[Opening Provided records section]

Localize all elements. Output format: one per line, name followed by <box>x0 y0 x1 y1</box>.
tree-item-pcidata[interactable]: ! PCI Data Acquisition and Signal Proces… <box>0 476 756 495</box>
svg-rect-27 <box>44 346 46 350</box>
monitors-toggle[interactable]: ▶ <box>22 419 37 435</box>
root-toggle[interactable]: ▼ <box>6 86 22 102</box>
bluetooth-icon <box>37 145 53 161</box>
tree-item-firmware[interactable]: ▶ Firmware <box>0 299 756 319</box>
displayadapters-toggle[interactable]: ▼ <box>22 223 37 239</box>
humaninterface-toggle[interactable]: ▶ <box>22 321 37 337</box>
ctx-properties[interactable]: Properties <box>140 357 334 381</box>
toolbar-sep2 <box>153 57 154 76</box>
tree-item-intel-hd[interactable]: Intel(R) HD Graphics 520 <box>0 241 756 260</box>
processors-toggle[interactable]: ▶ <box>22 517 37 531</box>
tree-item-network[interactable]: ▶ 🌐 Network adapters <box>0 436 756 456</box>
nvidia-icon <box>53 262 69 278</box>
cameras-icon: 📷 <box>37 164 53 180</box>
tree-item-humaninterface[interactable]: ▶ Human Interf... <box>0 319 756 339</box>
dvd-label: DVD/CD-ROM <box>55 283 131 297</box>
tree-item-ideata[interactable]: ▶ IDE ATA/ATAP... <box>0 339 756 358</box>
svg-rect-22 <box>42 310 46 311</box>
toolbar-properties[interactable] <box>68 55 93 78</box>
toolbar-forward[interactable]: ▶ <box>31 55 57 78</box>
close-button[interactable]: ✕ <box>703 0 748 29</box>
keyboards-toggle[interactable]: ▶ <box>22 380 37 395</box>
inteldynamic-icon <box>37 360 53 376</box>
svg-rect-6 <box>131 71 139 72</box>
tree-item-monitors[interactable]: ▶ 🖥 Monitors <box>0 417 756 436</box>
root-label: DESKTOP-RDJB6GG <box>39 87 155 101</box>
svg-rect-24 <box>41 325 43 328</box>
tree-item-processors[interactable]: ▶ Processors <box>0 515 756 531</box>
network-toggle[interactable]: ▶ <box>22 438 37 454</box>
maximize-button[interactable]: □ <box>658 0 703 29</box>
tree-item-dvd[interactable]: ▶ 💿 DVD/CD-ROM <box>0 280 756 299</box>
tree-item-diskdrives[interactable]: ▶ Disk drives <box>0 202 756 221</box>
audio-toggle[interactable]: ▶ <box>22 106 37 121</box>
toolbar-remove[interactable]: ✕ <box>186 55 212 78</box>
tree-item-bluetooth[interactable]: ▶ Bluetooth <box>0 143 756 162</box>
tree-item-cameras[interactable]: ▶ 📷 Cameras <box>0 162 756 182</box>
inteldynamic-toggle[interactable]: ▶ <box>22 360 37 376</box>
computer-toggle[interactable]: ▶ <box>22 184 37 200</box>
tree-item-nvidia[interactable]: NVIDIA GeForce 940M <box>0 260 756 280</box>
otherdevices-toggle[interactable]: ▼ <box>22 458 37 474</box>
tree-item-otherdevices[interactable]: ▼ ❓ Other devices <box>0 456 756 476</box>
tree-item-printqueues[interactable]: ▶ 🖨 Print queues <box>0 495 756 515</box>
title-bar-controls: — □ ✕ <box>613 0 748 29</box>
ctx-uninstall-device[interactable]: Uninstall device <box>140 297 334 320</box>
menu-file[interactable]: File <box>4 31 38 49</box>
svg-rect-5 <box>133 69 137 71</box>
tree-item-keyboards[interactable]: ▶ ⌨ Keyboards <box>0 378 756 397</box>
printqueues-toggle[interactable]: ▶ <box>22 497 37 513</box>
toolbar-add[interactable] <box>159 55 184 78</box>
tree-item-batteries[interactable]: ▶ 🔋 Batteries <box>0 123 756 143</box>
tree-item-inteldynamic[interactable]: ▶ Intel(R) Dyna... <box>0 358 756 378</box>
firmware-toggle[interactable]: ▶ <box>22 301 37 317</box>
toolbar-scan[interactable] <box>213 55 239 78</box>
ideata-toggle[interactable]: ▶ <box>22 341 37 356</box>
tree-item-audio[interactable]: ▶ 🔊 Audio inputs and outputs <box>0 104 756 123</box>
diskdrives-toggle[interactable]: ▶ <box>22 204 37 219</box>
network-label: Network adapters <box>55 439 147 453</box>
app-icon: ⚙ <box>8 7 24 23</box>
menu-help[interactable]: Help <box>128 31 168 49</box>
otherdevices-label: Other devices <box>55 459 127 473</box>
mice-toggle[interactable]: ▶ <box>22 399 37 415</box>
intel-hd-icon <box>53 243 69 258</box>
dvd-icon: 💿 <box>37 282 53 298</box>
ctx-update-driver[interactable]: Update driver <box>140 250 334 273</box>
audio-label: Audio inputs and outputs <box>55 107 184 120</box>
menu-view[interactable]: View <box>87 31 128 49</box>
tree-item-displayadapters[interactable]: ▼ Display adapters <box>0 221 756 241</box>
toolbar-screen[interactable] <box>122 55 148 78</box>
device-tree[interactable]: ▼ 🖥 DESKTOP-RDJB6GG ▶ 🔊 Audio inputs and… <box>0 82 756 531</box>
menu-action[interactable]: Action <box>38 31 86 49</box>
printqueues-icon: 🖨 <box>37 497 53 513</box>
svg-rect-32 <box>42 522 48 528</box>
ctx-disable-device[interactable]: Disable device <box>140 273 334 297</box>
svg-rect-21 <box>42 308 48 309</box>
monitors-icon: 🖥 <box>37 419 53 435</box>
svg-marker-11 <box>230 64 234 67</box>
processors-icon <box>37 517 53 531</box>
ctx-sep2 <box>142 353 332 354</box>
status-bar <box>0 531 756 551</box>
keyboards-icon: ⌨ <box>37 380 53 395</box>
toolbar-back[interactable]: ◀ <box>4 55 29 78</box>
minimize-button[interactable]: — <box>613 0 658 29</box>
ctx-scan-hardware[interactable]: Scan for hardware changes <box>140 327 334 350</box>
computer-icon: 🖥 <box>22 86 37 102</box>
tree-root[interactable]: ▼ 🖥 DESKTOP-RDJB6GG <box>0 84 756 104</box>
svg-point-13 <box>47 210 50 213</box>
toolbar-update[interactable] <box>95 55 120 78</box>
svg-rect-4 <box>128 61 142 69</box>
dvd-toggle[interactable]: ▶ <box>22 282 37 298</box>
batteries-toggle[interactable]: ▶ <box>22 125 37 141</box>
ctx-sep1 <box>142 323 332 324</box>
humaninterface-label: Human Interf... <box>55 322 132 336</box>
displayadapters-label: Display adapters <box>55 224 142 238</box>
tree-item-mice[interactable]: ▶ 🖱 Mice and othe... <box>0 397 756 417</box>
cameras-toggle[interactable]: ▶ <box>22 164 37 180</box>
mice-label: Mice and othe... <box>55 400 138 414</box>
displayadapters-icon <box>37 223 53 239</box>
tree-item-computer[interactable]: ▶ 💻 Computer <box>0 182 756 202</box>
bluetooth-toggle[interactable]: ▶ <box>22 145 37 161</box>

[Closing Provided records section]
[Opening Provided records section]

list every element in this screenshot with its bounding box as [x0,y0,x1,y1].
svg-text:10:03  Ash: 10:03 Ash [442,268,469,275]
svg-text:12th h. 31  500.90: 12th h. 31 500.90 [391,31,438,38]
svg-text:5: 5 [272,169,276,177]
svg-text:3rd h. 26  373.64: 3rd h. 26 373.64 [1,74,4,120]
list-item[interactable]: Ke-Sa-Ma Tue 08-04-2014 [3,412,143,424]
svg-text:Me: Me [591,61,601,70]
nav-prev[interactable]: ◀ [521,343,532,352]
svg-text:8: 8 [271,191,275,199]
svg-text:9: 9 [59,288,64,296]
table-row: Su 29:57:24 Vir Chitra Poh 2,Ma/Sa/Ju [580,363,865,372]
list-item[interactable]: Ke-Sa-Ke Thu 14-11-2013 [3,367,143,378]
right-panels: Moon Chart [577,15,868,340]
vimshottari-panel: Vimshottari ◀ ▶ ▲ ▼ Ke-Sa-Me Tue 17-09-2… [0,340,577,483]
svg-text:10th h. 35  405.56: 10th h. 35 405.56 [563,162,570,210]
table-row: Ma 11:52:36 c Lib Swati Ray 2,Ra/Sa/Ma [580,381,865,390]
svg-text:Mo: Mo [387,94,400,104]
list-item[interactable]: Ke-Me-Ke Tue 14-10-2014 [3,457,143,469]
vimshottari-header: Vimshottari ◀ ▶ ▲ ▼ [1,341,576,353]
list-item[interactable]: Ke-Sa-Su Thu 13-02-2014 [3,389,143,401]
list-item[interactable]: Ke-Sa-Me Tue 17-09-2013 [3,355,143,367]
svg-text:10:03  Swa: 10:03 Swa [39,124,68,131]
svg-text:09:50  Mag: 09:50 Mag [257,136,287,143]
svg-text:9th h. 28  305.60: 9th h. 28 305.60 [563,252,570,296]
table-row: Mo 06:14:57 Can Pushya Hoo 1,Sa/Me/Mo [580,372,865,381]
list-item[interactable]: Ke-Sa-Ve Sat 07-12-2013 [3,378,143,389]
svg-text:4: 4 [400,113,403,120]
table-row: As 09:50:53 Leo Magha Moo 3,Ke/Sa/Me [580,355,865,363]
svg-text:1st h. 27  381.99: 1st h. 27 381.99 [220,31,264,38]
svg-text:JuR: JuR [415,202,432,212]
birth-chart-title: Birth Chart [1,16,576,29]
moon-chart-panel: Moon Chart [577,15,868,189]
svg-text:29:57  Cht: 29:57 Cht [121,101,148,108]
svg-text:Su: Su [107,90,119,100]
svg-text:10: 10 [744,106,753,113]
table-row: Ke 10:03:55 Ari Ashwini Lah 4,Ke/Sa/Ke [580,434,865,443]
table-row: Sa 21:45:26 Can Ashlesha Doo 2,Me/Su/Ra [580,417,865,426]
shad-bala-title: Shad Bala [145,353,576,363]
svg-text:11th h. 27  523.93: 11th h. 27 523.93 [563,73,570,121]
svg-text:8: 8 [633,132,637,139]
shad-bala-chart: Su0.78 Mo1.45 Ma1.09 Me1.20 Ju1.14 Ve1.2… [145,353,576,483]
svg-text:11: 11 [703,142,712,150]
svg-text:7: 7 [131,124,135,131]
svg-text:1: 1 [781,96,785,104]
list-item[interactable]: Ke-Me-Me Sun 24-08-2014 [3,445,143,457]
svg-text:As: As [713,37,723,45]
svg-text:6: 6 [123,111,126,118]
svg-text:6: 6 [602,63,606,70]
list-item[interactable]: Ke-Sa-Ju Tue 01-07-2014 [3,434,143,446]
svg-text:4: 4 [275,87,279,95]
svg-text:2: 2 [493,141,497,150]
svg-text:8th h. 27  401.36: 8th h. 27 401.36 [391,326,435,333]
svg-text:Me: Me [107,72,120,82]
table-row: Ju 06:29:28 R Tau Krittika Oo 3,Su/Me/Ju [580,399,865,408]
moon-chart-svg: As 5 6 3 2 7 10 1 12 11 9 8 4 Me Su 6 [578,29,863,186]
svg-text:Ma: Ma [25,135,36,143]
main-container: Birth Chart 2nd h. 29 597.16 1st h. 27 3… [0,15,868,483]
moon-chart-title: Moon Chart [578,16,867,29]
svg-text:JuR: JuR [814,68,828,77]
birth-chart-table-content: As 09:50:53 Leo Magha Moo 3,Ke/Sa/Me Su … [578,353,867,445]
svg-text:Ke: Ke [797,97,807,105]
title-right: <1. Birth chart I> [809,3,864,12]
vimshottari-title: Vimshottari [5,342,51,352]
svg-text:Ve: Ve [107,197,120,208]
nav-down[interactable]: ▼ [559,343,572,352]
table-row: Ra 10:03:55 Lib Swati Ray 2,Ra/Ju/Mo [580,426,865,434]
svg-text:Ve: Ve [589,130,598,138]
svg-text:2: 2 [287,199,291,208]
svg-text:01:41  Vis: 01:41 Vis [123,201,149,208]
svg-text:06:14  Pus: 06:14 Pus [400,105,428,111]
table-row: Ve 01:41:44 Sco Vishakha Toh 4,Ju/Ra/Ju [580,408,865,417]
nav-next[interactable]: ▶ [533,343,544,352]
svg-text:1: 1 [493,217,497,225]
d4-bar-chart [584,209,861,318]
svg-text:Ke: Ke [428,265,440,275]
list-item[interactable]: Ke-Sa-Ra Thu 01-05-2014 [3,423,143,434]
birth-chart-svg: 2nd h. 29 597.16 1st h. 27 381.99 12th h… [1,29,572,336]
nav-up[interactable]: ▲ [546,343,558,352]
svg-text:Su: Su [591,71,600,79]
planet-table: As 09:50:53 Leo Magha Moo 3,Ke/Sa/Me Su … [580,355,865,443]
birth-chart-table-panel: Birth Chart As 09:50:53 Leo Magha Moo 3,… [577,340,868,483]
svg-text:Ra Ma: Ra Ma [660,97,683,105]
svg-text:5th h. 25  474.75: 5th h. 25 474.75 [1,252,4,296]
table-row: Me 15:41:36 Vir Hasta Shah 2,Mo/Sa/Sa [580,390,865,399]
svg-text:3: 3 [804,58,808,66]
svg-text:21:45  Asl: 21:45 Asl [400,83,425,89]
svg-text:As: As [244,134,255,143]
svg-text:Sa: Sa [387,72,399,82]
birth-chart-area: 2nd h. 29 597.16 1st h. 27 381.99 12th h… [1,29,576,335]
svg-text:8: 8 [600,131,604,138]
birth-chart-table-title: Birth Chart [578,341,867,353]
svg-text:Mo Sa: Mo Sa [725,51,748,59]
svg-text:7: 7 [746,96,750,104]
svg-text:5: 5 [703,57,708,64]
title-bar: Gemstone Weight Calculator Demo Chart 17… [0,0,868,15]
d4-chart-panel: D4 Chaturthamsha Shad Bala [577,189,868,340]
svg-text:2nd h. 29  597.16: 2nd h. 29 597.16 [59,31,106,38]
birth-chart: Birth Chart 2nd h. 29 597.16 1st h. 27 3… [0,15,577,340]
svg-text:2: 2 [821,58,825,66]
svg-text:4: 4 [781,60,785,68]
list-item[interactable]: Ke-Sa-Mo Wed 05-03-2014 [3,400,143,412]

[Closing Provided records section]

## Work instruction
Among the lines above, list those that contain the word "title".

## Response area
title-bar-controls: — □ ✕ <box>613 0 748 29</box>
birth-chart-title: Birth Chart [1,16,576,29]
shad-bala-title: Shad Bala [145,353,576,363]
moon-chart-title: Moon Chart [578,16,867,29]
title-right: <1. Birth chart I> [809,3,864,12]
vimshottari-title: Vimshottari [5,342,51,352]
birth-chart-table-title: Birth Chart [578,341,867,353]
title-bar: Gemstone Weight Calculator Demo Chart 17… [0,0,868,15]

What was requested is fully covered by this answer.